Work task: Among the entries below, which lines include the string "Bestellung"? Show each one.

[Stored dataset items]
-.-.-
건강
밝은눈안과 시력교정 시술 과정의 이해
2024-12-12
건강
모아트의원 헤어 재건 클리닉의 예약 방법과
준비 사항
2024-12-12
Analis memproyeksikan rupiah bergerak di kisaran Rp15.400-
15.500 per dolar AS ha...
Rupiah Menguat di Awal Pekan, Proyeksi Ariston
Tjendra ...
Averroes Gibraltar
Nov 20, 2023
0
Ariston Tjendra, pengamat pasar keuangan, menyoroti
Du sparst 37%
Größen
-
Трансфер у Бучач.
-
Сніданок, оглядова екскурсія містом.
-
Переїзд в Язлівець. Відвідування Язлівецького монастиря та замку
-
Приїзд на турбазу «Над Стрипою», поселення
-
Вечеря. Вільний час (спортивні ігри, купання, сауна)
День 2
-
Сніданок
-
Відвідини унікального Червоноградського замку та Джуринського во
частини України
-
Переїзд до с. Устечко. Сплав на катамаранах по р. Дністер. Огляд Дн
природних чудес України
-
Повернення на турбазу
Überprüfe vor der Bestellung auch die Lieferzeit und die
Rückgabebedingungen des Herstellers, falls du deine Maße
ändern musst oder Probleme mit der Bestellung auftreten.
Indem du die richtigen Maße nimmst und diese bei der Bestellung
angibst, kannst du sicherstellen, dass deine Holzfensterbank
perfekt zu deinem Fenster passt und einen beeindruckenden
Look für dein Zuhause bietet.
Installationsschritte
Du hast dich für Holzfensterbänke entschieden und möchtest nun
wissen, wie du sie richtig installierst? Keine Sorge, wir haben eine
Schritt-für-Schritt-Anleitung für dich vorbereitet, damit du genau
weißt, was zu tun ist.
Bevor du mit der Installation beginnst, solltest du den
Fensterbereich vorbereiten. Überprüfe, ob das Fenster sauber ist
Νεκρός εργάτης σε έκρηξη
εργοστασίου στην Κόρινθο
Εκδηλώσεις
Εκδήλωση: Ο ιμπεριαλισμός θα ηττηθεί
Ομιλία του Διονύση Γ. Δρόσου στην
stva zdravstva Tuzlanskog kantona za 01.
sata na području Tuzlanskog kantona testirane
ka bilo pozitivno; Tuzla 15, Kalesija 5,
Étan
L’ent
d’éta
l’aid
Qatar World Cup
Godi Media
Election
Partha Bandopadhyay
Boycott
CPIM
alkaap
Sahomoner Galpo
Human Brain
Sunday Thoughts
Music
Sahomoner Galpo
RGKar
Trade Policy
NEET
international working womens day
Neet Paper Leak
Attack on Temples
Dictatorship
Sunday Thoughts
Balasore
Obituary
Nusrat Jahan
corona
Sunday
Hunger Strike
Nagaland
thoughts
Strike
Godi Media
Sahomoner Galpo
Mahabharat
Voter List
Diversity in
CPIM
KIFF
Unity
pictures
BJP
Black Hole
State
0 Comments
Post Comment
-.-.-
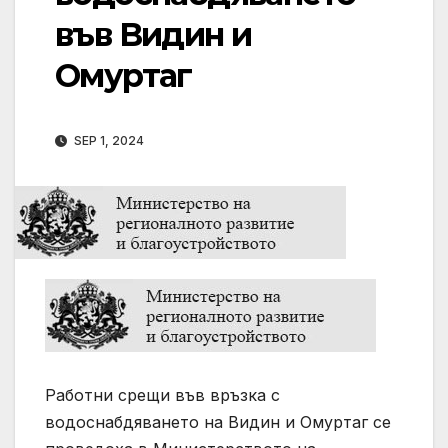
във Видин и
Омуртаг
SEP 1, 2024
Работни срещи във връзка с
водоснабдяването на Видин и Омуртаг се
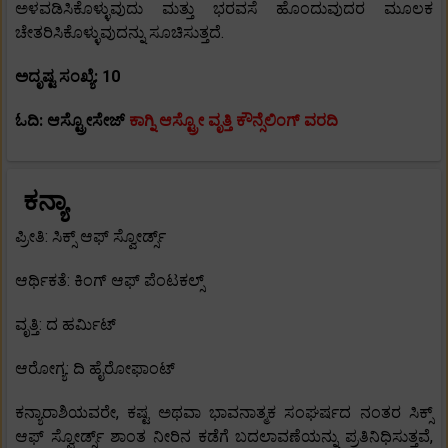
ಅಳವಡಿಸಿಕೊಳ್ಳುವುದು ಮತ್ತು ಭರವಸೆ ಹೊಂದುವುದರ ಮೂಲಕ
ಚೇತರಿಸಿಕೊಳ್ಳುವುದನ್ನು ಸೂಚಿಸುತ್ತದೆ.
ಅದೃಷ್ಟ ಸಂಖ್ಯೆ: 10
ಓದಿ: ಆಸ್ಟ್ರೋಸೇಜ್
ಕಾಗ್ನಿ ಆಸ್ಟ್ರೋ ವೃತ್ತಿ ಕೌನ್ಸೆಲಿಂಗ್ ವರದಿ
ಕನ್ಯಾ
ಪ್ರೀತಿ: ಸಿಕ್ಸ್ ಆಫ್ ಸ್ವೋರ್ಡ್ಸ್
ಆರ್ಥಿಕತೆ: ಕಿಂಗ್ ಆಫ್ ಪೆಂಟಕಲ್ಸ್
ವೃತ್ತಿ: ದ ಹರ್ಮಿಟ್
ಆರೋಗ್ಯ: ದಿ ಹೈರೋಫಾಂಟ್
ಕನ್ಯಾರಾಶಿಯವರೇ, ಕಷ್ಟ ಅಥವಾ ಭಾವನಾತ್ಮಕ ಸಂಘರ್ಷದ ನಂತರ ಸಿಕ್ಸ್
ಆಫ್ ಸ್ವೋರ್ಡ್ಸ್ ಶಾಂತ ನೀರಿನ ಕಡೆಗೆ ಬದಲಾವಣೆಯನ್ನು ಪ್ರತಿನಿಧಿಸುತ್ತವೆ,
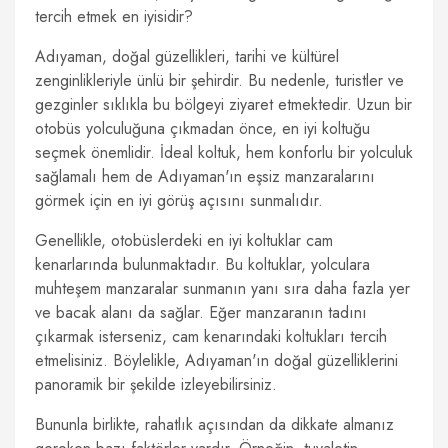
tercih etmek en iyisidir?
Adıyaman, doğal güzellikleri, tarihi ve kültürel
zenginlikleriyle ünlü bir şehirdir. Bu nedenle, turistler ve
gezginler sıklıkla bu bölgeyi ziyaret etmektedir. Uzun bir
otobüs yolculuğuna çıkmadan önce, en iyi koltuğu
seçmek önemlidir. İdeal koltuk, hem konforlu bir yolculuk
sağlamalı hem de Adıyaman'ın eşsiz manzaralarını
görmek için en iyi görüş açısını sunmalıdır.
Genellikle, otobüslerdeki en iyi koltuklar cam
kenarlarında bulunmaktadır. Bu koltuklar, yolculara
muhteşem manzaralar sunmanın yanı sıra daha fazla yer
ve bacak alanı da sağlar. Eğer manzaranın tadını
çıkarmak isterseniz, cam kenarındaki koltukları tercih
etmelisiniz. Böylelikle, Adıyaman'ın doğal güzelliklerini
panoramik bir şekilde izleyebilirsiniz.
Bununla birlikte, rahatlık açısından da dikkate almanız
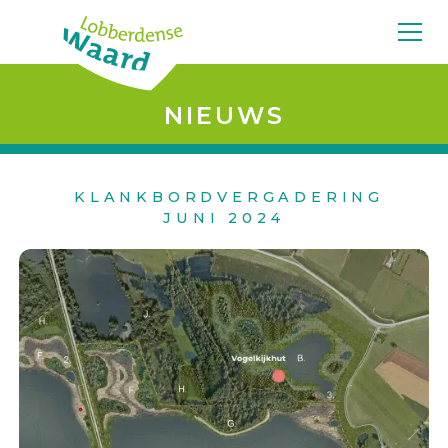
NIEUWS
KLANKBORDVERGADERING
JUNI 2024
-.-.-
Response:
Überprüfe vor der Bestellung auch die Lieferzeit und die
ändern musst oder Probleme mit der Bestellung auftreten.
Indem du die richtigen Maße nimmst und diese bei der Bestellung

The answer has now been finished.